My brain had not started it’s uncomfortable questions yet, but curiosity was perhaps the first seed of question ! The divide between Moral Science class and Catechism class in school made me curious. We knew that us, the non- Christians were supposed to attend Moral Science class. But I was curious to know what was taught in Catechism class which was different. In a vague way my child mind had perhaps already understood that the teachings of being good from bad cannot be differentiated by sitting in different class rooms.

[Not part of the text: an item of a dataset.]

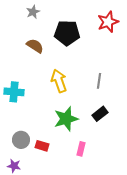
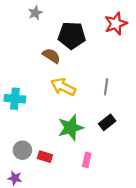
brown semicircle: (35, 46) -> (51, 56), moved
yellow arrow: (59, 81) -> (63, 87), turned -45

The seeker seeks everywhere. The seeker is almost like a lost lover knocking from door to door. There is no difference in the silence within a gurdwara or a church. There is no difference between my fasting or yours. There is no difference between your namaz or my puja. When I hear a Bangladeshi Muslim talk of Durga pujo, when I see young adults practice lent and giving up more meaningful things than food , I feel like telling myself “All is well”. For we the humans are not mere puppets of mass hysteria, we have faith in one religion ,called Humanity.

No one in particular teaches you this but the young mind learns to understand that God is the immediate helpline number you dial with folded hands and closed eyes. This need for helpline is simple when we are young. Just before every exam, report card,or simply to sort out silly differences with best friends ! Even today I find myself praying for the ‘report card ‘; this time though it is for my children. The obsession with ‘report card’ keeps chasing me. A voice within keeps mocking and reminding of the true meaning of ‘report card’.The need of Gods intervention from the school report card to life’s report card happens in the process called growing up. I stumble and fall, I fail and lose, I hurt and reconcile. The lessons of life are learned and unlearned many a times and many a ways.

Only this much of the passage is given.